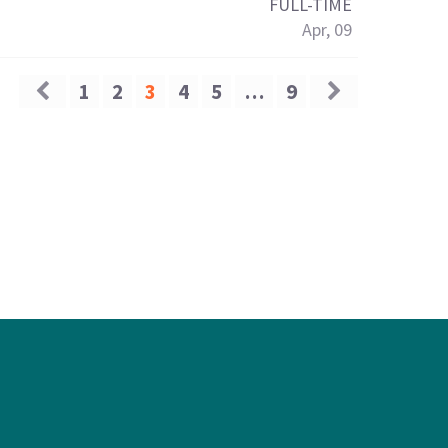
FULL-TIME
Apr, 09
1
2
3
4
5
…
9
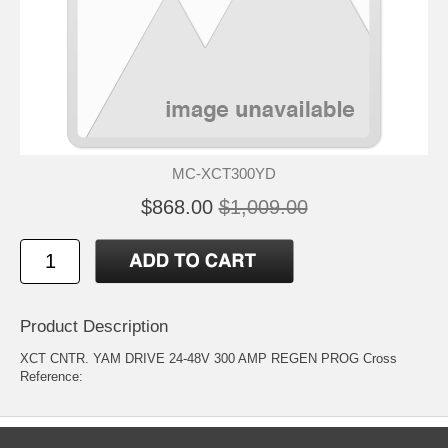
MC-XCT300YD
$868.00
$1,009.00
Product Description
XCT CNTR. YAM DRIVE 24-48V 300 AMP REGEN PROG Cross
Reference:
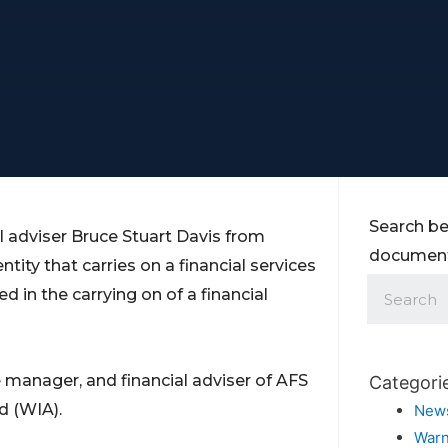
Search be
 adviser Bruce Stuart Davis from
documents
entity that carries on a financial services
d in the carrying on of a financial
e manager, and financial adviser of AFS
Categori
d (WIA).
New
Warn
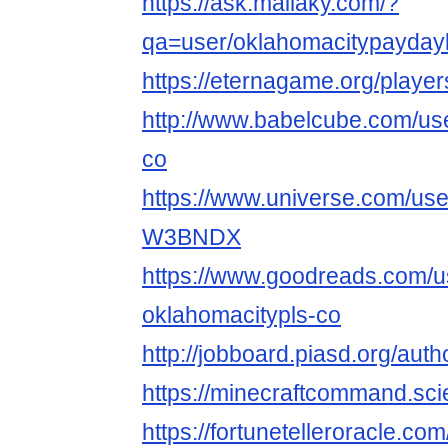
https://ask.mallaky.com/?
qa=user/oklahomacitypayday
https://eternagame.org/playe
http://www.babelcube.com/use
co
https://www.universe.com/use
W3BNDX
https://www.goodreads.com/
oklahomacitypls-co
http://jobboard.piasd.org/au
https://minecraftcommand.sci
https://fortunetelleroracle.c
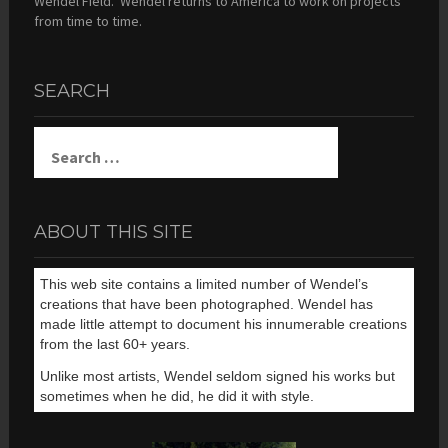
Wendel Field. Wendel returns to America to work on projects
from time to time.
SEARCH
Search
for:
ABOUT THIS SITE
This web site contains a limited number of Wendel’s
creations that have been photographed. Wendel has
made little attempt to document his innumerable creations
from the last 60+ years.
Unlike most artists, Wendel seldom signed his works but
sometimes when he did, he did it with style.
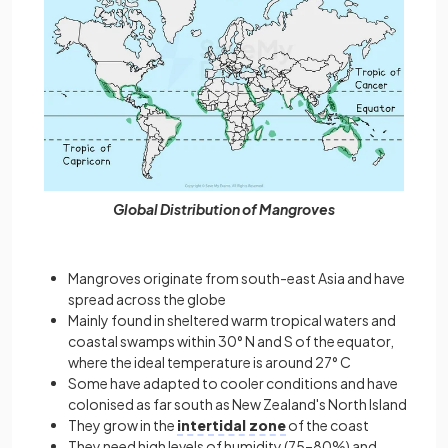
Global Distribution of Mangroves
Mangroves originate from south-east Asia and have
spread across the globe
Mainly found in sheltered warm tropical waters and
coastal swamps within 30° N and S of the equator,
where the ideal temperature is around 27° C
Some have adapted to cooler conditions and have
colonised as far south as New Zealand's North Island
They grow in the
intertidal zone
of the coast
They need high levels of humidity (75–80%) and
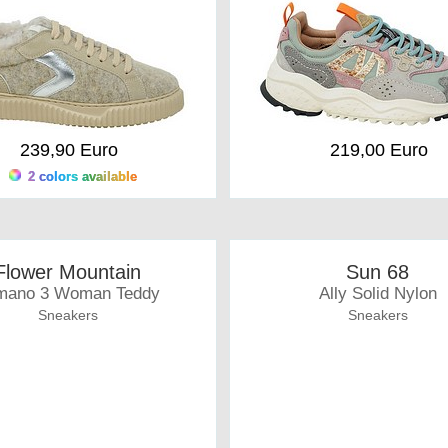
239,90 Euro
219,00 Euro
2 colors available
Flower Mountain
Sun 68
mano 3 Woman Teddy
Ally Solid Nylon
Sneakers
Sneakers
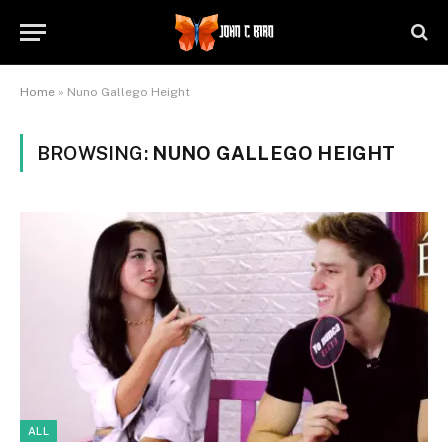
Home
»
Nuno Gallego Height
BROWSING:
NUNO GALLEGO HEIGHT
ALL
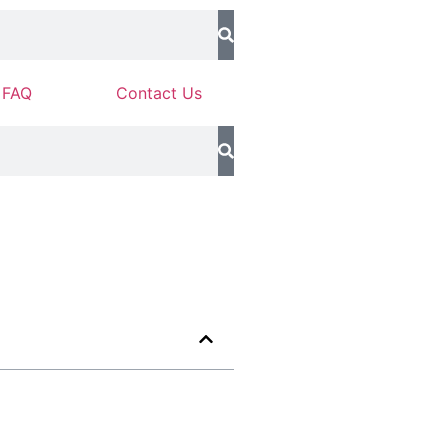
FAQ
Contact Us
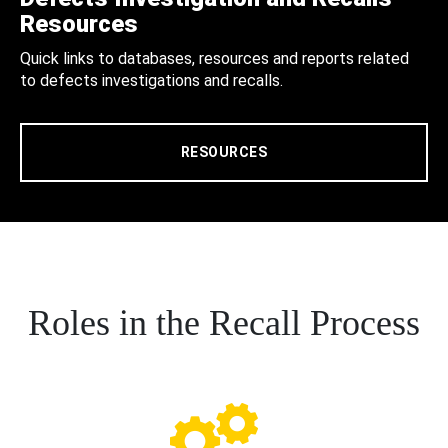
Resources
Quick links to databases, resources and reports related
to defects investigations and recalls.
RESOURCES
Roles in the Recall Process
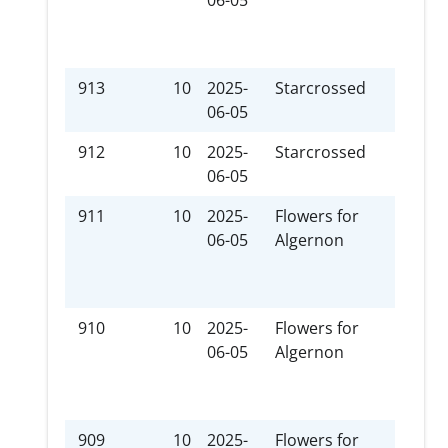
06-05
ent
som
new
913
10
2025-
Starcrossed
Plot
06-05
912
10
2025-
Starcrossed
Stre
06-05
911
10
2025-
Flowers for
xxx-
06-05
Algernon
ent
som
new
910
10
2025-
Flowers for
Hur
06-05
Algernon
909
10
2025-
Flowers for
I Vo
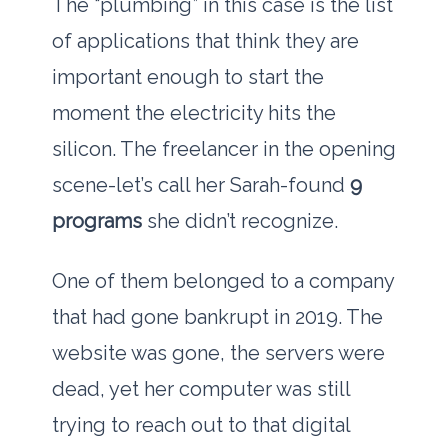
The “plumbing” in this case is the list
of applications that think they are
important enough to start the
moment the electricity hits the
silicon. The freelancer in the opening
scene-let’s call her Sarah-found
9
programs
she didn’t recognize.
One of them belonged to a company
that had gone bankrupt in
2019
. The
website was gone, the servers were
dead, yet her computer was still
trying to reach out to that digital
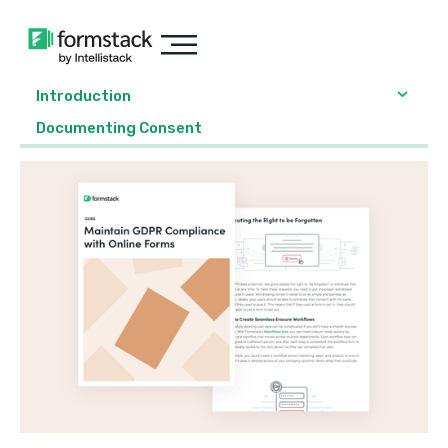
Introduction
Documenting Consent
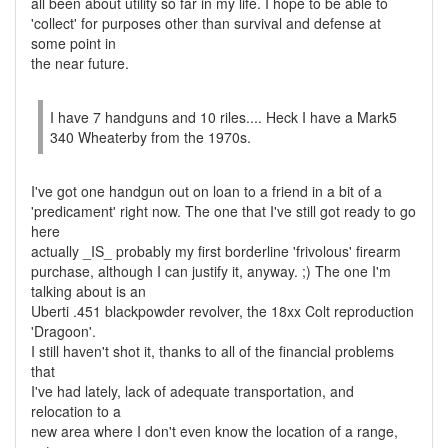
all been about utility so far in my life. I hope to be able to
'collect' for purposes other than survival and defense at
some point in
the near future.
I have 7 handguns and 10 riles.... Heck I have a Mark5
340 Wheaterby from the 1970s.
I've got one handgun out on loan to a friend in a bit of a
'predicament' right now. The one that I've still got ready to go
here
actually _IS_ probably my first borderline 'frivolous' firearm
purchase, although I can justify it, anyway. ;) The one I'm
talking about is an
Uberti .451 blackpowder revolver, the 18xx Colt reproduction
'Dragoon'.
I still haven't shot it, thanks to all of the financial problems
that
I've had lately, lack of adequate transportation, and
relocation to a
new area where I don't even know the location of a range,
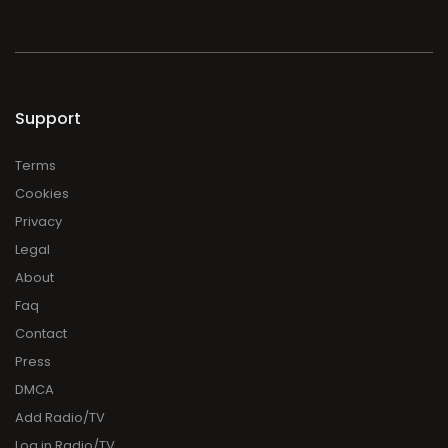
Support
Terms
Cookies
Privacy
Legal
About
Faq
Contact
Press
DMCA
Add Radio/TV
Log in Radio/TV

> WHAT YOU HAVE TO DO: Search the entries above for the string "adviser". Copy each line in which it appears.

> EXPECTED OUTPUT:
 adviser Bruce Stuart Davis from
e manager, and financial adviser of AFS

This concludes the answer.